What They Tell You
Government debt is a crisis waiting to happen. Countries that spend more than they collect in taxes are living beyond their means. Future generations will be burdened by our debts. Like a household, governments must balance their budgets or face bankruptcy. Austerity—cutting spending to reduce deficits—is responsible policy.
What They Don’t Tell You
Government debt is fundamentally different from household debt. Countries that control their own currency cannot go bankrupt. The danger of cutting deficits too fast is often greater than the danger of deficits themselves. Austerity has repeatedly failed and caused enormous suffering. And debt levels that seem alarming in isolation must be judged in context.
The Household Analogy
Politicians love to compare government finances to household budgets:
“A family has to balance its budget. So should the government.”
But this analogy is deeply misleading:
Currency sovereignty: A government that borrows in its own currency can always pay its debts by creating money. It cannot go bankrupt (though it can create inflation).
Infinite life: Households die; governments don’t. Debt need never be fully repaid.
Counter-cyclical role: When households cut spending, that’s prudent. When everyone cuts spending at once (including government), that’s a recession.

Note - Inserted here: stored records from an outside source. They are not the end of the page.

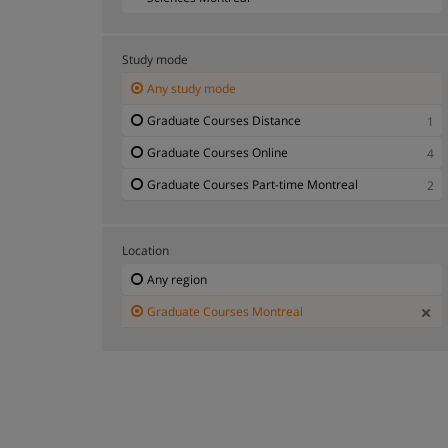
Graduate Courses Psychology, Social and
2
Behavioral Sciences Montreal
Study mode
Any study mode
Graduate Courses Distance
1
Graduate Courses Online
4
Graduate Courses Part-time Montreal
2
Location
Any region
Graduate Courses Montreal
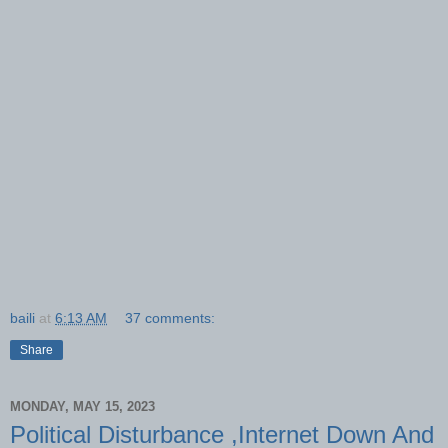
baili
at
6:13 AM
37 comments:
Share
MONDAY, MAY 15, 2023
Political Disturbance ,Internet Down And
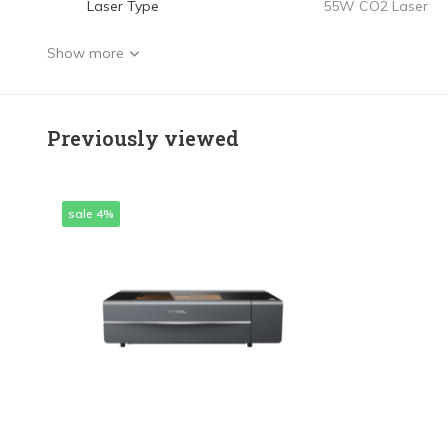
Laser Type
55W CO2 Laser
Show more
Previously viewed
sale 4%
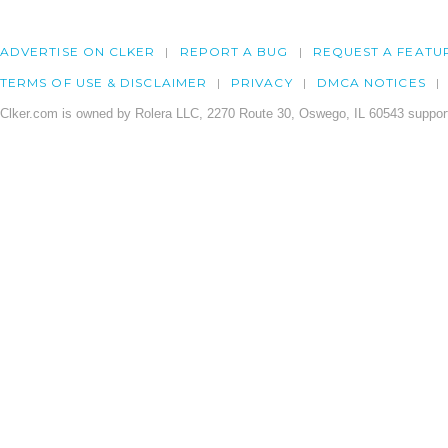
ADVERTISE ON CLKER
REPORT A BUG
REQUEST A FEATU
TERMS OF USE & DISCLAIMER
PRIVACY
DMCA NOTICES
Clker.com is owned by Rolera LLC, 2270 Route 30, Oswego, IL 60543 support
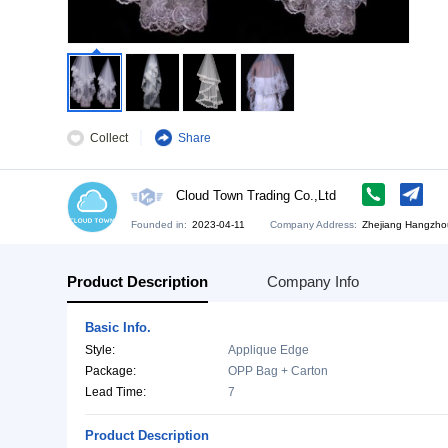
Collect
Share
Cloud Town Trading Co.,Ltd
Founded in:
2023-04-11
Company Address:
Zh
Product Description
Company Info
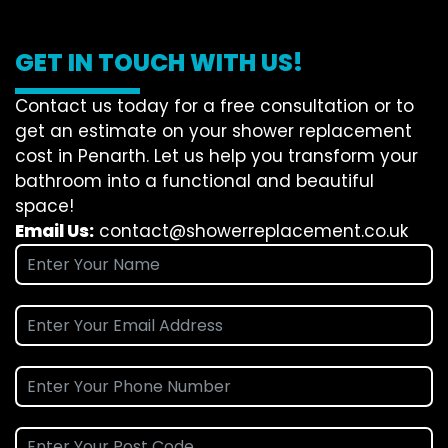
GET IN TOUCH WITH US!
Contact us today for a free consultation or to
get an estimate on your shower replacement
cost in Penarth. Let us help you transform your
bathroom into a functional and beautiful
space!
Email Us:
contact@showerreplacement.co.uk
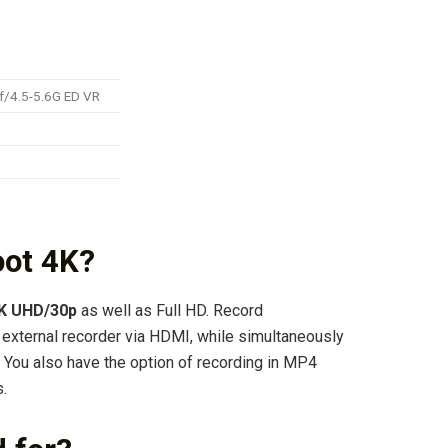
f/4.5-5.6G ED VR
oot 4K?
4K UHD/30p
as well as Full HD. Record
 external recorder via HDMI, while simultaneously
 You also have the option of recording in MP4
.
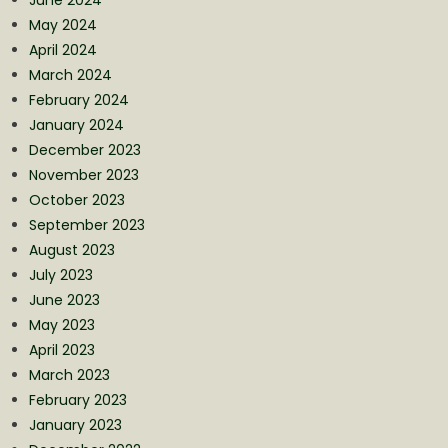
May 2024
April 2024
March 2024
February 2024
January 2024
December 2023
November 2023
October 2023
September 2023
August 2023
July 2023
June 2023
May 2023
April 2023
March 2023
February 2023
January 2023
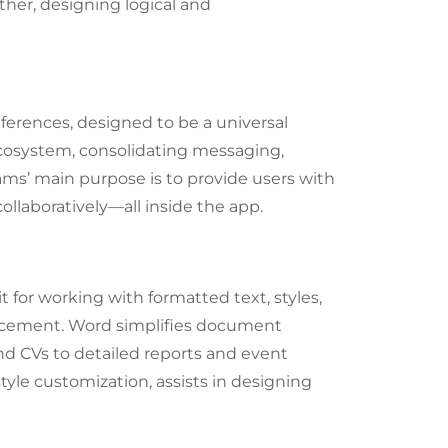
her, designing logical and
ferences, designed to be a universal
 ecosystem, consolidating messaging,
eams’ main purpose is to provide users with
ollaboratively—all inside the app.
t for working with formatted text, styles,
encement. Word simplifies document
nd CVs to detailed reports and event
style customization, assists in designing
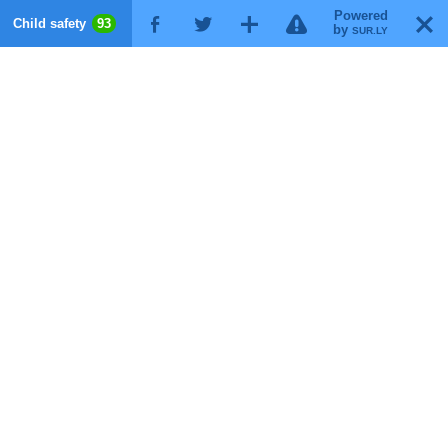
Powered
!
T
Child safety
93
F
G
X
by
SUR.LY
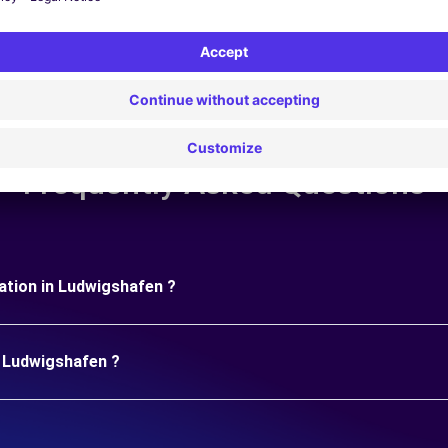
Frequently Asked Questions
uration in Ludwigshafen ?
n Ludwigshafen ?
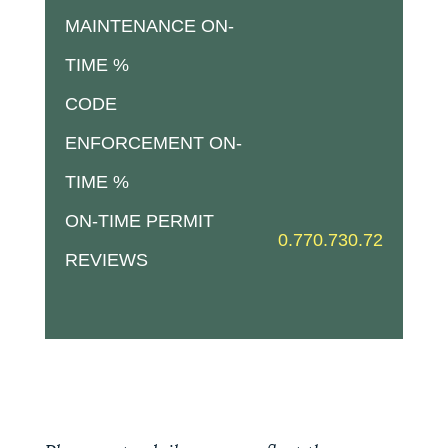
MAINTENANCE ON-
TIME %
CODE
ENFORCEMENT ON-
TIME %
ON-TIME PERMIT
0.77
0.73
0.72
REVIEWS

Size matters: A household’s spending doesn’t affect its income. Government spending is someone’s income, which generates taxes.
What Debt Actually Means
Government debt is also government bonds—assets held by savers, pension funds, and banks. One person’s liability is another’s asset.
Who holds government debt?
Domestic citizens and institutions (mostly)
Foreign investors
Central banks
When citizens hold their own country’s debt, the “burden” is a transfer within the country, not a loss to the country.
When Debt Is Dangerous
Government debt can be problematic when:
Borrowed in foreign currency: Then the country can run out of foreign exchange (Argentina, Greece)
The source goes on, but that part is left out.